# [Exercise input]
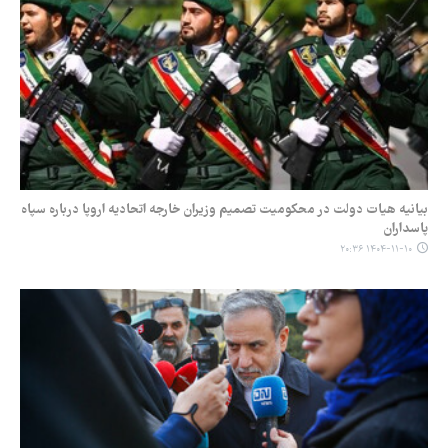
بیانیه هیات دولت در محکومیت تصمیم وزیران خارجه اتحادیه اروپا درباره سپاه
پاسداران
۱۴۰۴-۱۱-۱۰ ۲۰:۳۶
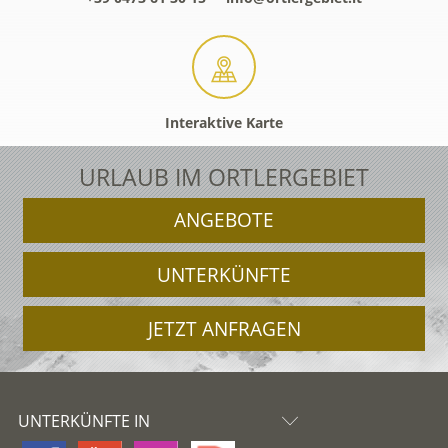
Interaktive Karte
URLAUB IM ORTLERGEBIET
ANGEBOTE
UNTERKÜNFTE
JETZT ANFRAGEN
UNTERKÜNFTE IN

# [Activity]
Line by line, write out the material exactly, leaving the images out.

# [Exercise response]
بیانیه هیات دولت در محکومیت تصمیم وزیران خارجه اتحادیه اروپا درباره سپاه
پاسداران
۱۴۰۴-۱۱-۱۰ ۲۰:۳۶
Interaktive Karte
URLAUB IM ORTLERGEBIET
ANGEBOTE
UNTERKÜNFTE
JETZT ANFRAGEN
UNTERKÜNFTE IN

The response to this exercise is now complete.